Não respondi, mas permaneci confusa e minha expressão, provavelmente, denunciava as dúvidas em que eu naufragava naquele momento.

— Você ouviu apenas um trecho de uma conversa, Aléssia. As palavras podem ganhar sentido muito diferente quando estão fora de contexto. Evite julgar seu tutor por menos de um minuto de conversação, quando ele se mostrou digno ao longo de muitos anos. Será que Mestre Renan não merece um voto de confiança?

Continuei em silêncio, as palavras de Matilde passando por muitos níveis de análise.

— Quando se trata do poder sobre todo o reino e suas riquezas, será que alguém merece um voto de confiança?

Matilde me olhou com ternura e uma sombra que interpretei como certa dose de compaixão.

— Espero, sinceramente, que você tenha sabedoria para responder a essa pergunta, Aléssia. Porque essa será exatamente a questão com a qual irá se deparar sua vida inteira.
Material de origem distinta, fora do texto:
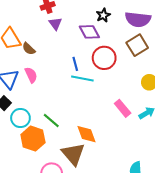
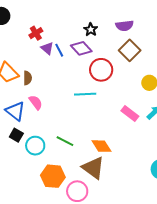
purple semicircle: (138, 19) -> (125, 26), size x0.7
brown semicircle: (29, 49) -> (28, 78), turned -120
blue line: (75, 64) -> (59, 50), moved
orange hexagon: (33, 139) -> (53, 176), moved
Beijou minha testa com terno carinho e, num gesto quase religioso, deixou sua mão pairar um instante sobre minha cabeça:

— Que os Deuses lhe abençoem, Aléssia Valentina, e lhe deem toda a sabedoria de que você necessitará em sua jornada.

— Muito obrigada, minha querida. Obrigada por seu carinho e por sua amizade. Conhecemos-nos de maneira tão mágica, você só pode ser um presente dos Deuses pra mim.

— Ah, quem me dera ser algo assim tão nobre, minha cara Princesa. Não passo de uma cortesã, mas fico realmente feliz em poder lhe servir, Alteza.

Desde que nossa amizade ganhou cores íntimas, essas cortesias de Matilde tinham uma leve picardia e me faziam rir. Puxei-a contra meu corpo e deixei que minhas dúvidas naufragassem em seus seios, me perdi novamente em seus braços até o início da madrugada. Mas as preocupações, infelizmente, não abandonavam minha cabeça.

— Não vejo a hora de meu pai voltar. Acho que apenas depois de uma boa conversa com ele é que vou me sentir tranquila.

Meu desabafo foi pontuado pelo cantar de um galo nas vizinhanças. A hora de voltar para casa estava chegando.

— Se me permite uma opinião, Aléssia, não sei se deve incutir dúvidas no espírito de seu pai. O Rei Aran é um homem atormentado pelo poder e, muitas vezes, toma decisões precipitadas. Tome cuidado para não fazer com que alguma injustiça recaia sobre Mestre Renan.

Matilde deu uma entonação diferente à frase “atormentado pelo poder” e eu julguei que se referisse ao peso de ser responsável pelo reino, peso esse que eu vinha descobrindo cada vez com maior intensidade. Tempos depois, eu compreenderia o real sentido de suas palavras.

Pensei durante alguns minutos, mas meu coração não se demoveu da ideia de conversar com meu pai. Afinal, ele era meu esteio, meu sustento. E, se tentavam algo contra nossa casa, precisávamos nos defender, ainda que fosse contra meu tutor. Ainda que fosse contra o pai de Amaryllis.